EXERCISE BRIEF:
Say how many lines in this listing include the word "body", with no other words in the reply.
DATA FOR THIS EXERCISE START
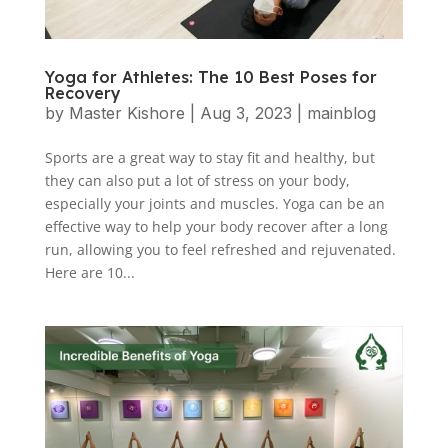
Yoga for Athletes: The 10 Best Poses for
Recovery
by
Master Kishore
|
Aug 3, 2023
|
mainblog
Sports are a great way to stay fit and healthy, but
they can also put a lot of stress on your body,
especially your joints and muscles. Yoga can be an
effective way to help your body recover after a long
run, allowing you to feel refreshed and rejuvenated.
Here are 10...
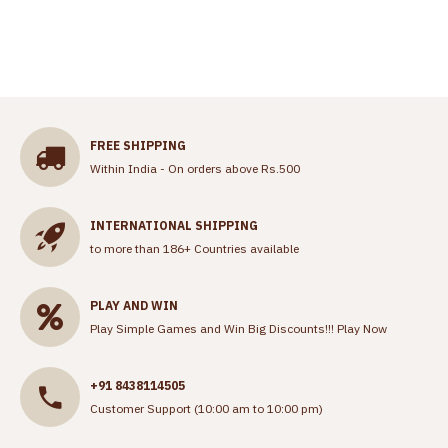
FREE SHIPPING
Within India - On orders above Rs.500
INTERNATIONAL SHIPPING
to more than 186+ Countries available
PLAY AND WIN
Play Simple Games and Win Big Discounts!!!
Play Now
+91 8438114505
Customer Support (10:00 am to 10:00 pm)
DATA FOR THIS EXERCISE END
SOLUTION BELOW:
2